Lorry trailer containing bodies of 39 people removed from the scene

Published at 3:33pm 23rd October 2019. (Updated at 10:54pm 23rd October 2019) Police have begun the task of identifying the 39 people who were found dead in a lorry container in an Essex industrial estate. The bodies were discovered in Grays after officers were called at 1.40am on Wednesday morning.

The driver, a 25-year-old man, was arrested on suspicion of murder. Sky News understands he is Mo Robinson, from Portadown in County Armagh, Northern Ireland. The cab and refrigerated container have now been moved to a secure location at Tilbury Docks where the bodies will be removed.

They were discovered in the trailer at Waterglade Industrial Park. Officers have not yet established the identities of the victims, who included a teenager. Police say they believe the trailer travelled on a ferry from Zeebrugge in Belgium around 4.30pm on Tuesday to Purfleet, Essex – and then docked in the Thurrock area shortly after 12.30am on Wednesday.

Where it was before Zeebrugge is still unclear. The lorry cab, which is thought to have originated in Northern Ireland, left the port in Thurrock with the container soon after 1.05am. CCTV footage has emerged of the lorry driving towards the Waterglade Industrial Park minutes before the bodies were found.

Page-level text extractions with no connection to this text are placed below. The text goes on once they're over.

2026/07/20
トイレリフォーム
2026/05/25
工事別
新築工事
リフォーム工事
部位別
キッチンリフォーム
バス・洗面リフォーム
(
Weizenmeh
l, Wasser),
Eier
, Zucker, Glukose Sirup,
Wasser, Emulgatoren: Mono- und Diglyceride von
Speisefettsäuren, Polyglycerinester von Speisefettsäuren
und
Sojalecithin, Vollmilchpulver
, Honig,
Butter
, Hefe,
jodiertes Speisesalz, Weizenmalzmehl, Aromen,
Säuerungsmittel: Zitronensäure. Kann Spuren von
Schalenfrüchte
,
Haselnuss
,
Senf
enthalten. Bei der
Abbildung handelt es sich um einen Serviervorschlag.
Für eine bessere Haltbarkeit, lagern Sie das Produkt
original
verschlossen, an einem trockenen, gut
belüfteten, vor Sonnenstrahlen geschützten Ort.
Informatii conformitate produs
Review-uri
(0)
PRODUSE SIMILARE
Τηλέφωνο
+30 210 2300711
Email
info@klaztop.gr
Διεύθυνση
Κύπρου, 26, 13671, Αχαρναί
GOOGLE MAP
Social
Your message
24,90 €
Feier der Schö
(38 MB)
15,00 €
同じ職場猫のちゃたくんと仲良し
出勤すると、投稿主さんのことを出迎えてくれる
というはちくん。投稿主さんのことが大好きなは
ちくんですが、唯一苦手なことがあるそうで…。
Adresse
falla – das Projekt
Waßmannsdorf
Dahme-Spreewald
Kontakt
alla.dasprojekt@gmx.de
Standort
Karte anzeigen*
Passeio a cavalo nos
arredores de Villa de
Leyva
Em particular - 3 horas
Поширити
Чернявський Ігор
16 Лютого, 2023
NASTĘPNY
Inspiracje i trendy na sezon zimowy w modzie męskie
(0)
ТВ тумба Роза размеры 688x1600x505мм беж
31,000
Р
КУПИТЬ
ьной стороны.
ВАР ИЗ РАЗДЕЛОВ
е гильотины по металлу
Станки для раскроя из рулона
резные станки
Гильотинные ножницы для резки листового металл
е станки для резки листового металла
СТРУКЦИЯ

The images were taken at 1.10am and show the vehicle just around the corner from where the discovery was made a short time later at the estate. The Essex force said in a statement: “This will be a lengthy and complex investigation and we continue to work with local partners and international authorities to gather vital intelligence and identify those who have sadly died.” Witness Andy Larkin told Sky News and the police that he saw the lorry parked up at the industrial park on Tuesday afternoon, about 10 hours before making its pick-up at the docks, and possibly waiting for the ferry to dock and swap containers.

He said: “What drew me to it was the unit itself. The cab looked very expensive, big chrome exhausts, and the paintwork on it. It was unusual from being a company lorry.

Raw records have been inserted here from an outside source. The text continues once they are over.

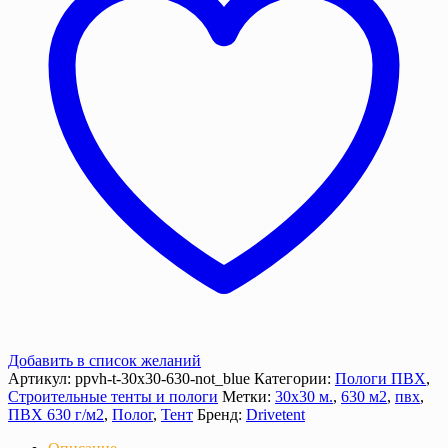
м2),
630
г/
м²
с
люверсами
Добавить в список желаний
Артикул:
ppvh-t-30х30-630-not_blue
Категории:
Пологи ПВХ
,
Строительные тенты и пологи
Метки:
30х30 м.
,
630 м2
,
пвх
,
ПВХ 630 г/м2
,
Полог
,
Тент
Бренд:
Drivetent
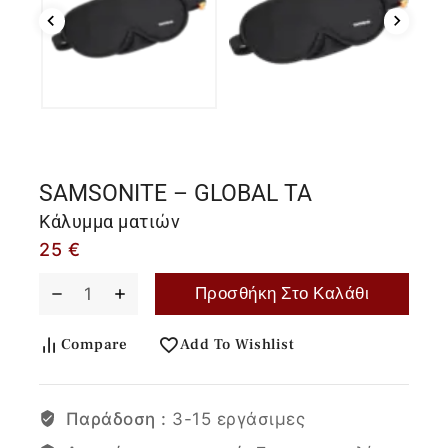
SAMSONITE – GLOBAL TA
Κάλυμμα ματιών
25
€
Προσθήκη Στο Καλάθι
Compare
Add To Wishlist
Παράδοση :
3-15 εργάσιμες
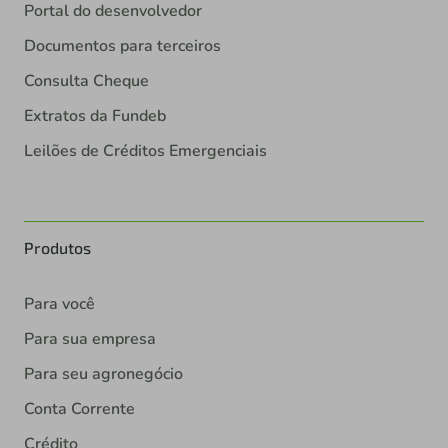
Portal do desenvolvedor
Documentos para terceiros
Consulta Cheque
Extratos da Fundeb
Leilões de Créditos Emergenciais
Produtos
Para você
Para sua empresa
Para seu agronegócio
Conta Corrente
Crédito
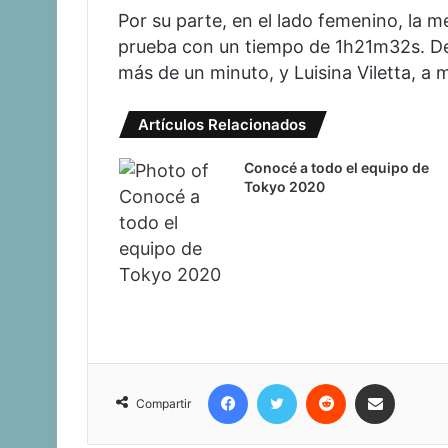
Por su parte, en el lado femenino, la 
prueba con un tiempo de 1h21m32s. Det
más de un minuto, y Luisina Viletta, a
Artículos Relacionados
Conocé a todo el equipo de
Tokyo 2020
Facebook
Twitter
Reddit
Compartir vía corr
Compartir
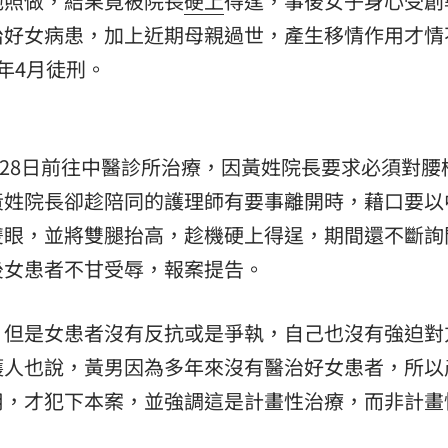
他照做，結果竟被院長
硬上
得逞，事後女子身心受創
治好女病患，加上近期母親過世，產生移情作用才情
熱潮
10:00
年4月徒刑。
15
月28日前往中醫診所治療，因黃姓院長要求必須對腰
黃姓院長卻趁陪同的護理師有要事離開時，藉口要以
雙眼，並將雙腿抬高，趁機硬上得逞，期間還不斷詢
後女患者不甘受辱，報案提告。
，但是女患者沒有反抗或是爭執，自己也沒有強迫對
護人也說，黃男因為多年來沒有醫治好女患者，所以
用，才犯下本案，並強調這是計畫性治療，而非計畫
。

It was more of a private cab. “I thought someone was asleep inside because the curtains on the cab were pulled around. Like the drivers do when they are sleeping in their cabs.

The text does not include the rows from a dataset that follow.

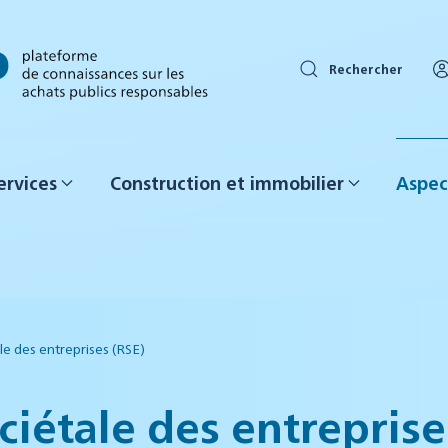
Rechercher
ervices
Construction et immobilier
Aspec
le des entreprises (RSE)
ciétale des entreprise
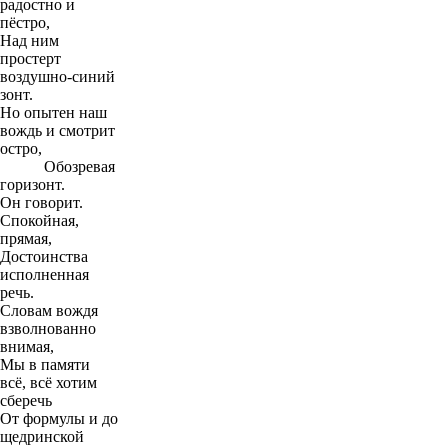
радостно и
пёстро,
Над ним
простерт
воздушно-синий
зонт.
Но опытен наш
вождь и смотрит
остро,
Обозревая
горизонт.
Он говорит.
Спокойная,
прямая,
Достоинства
исполненная
речь.
Словам вождя
взволнованно
внимая,
Мы в памяти
всё, всё хотим
сберечь
От формулы и до
щедринской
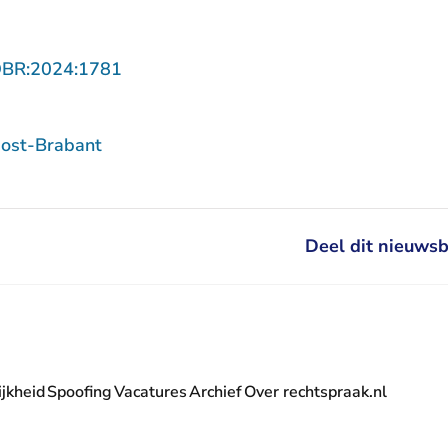
- U verlaat Rechtspraak.nl
OBR:2024:1781
ost-Brabant
Deel dit nieuwsb
jkheid
Spoofing
Vacatures
Archief
Over rechtspraak.nl
- U verlaat Rechtspraak.nl
 Rechtspraak.nl
t Rechtspraak.nl
rlaat Rechtspraak.nl
verlaat Rechtspraak.nl
 U verlaat Rechtspraak.nl
' nieuwsbrief - U verlaat Rechtspraak.nl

I thought he was inside.” The Bulgarian ministry of foreign affairs said the Scania truck was registered in Varna, on the east coast of the country, under the name of a company owned by an Irish citizen. Police said it was “highly unlikely” the victims were Bulgarians, the ministry added.

The nation’s prime minister Boyko Borissov said Bulgaria has “no connection” to the lorry beyond its registration and that the vehicle had not entered the country since 2017. The East of England Ambulance Service were the first emergency services on the scene and sent five ambulances, hazardous area response teams and a car from the Essex and Herts Air Ambulance. Essex Police were then called.

Richard Burnett, chief executive of the Road Haulage Association, said: “This tragedy highlights the danger of migrant gangs people-smuggling on lorries.” He said temperatures in refrigerated units can be as low as -25C and described conditions for anyone inside as “absolutely horrendous”. The discovery is among the worst of its kind in the UK.

The bodies of 58 Chinese people were found in a container at Dover, Kent, in 2000. In 2015, the decomposing bodies of 71 people, including a baby girl, were found inside a lorry on an Austrian motorway. Speaking about Wednesday’s tragedy, the Irish Refugee Council said it represented a needless loss of life.

It said: “No person should find themselves in a situation where they feel that their only choice is to pay smugglers to transport them on dangerous and arduous journeys with no guarantees for their safety or how their journey might end.”

Prime Minister Boris Johnson said he was “appalled” by the incident and said the perpetrators of the crime “should be hunted down and brought to justice”.